→ **Your goal**: Scan the entries and state how many lines contain "English". Write no other text.
====== Source data
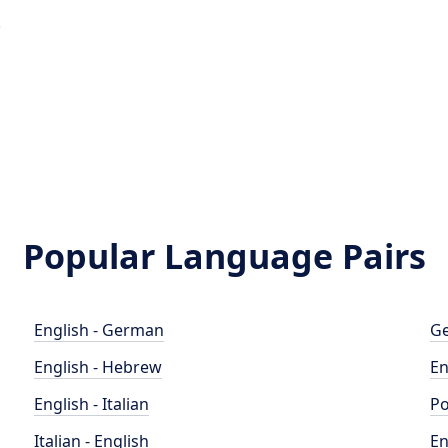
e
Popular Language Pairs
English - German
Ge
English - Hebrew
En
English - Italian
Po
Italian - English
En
============
====== Source data
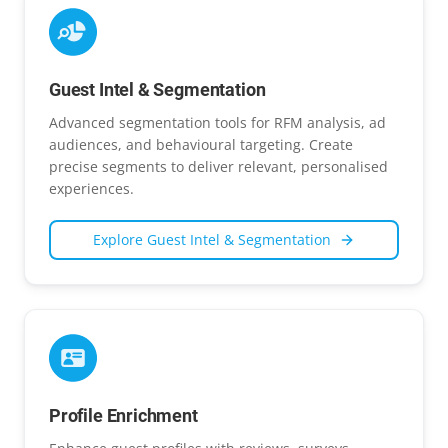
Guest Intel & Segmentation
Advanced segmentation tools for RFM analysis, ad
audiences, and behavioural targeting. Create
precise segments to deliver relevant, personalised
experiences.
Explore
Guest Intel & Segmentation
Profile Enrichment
============
→ **Written answer**: 4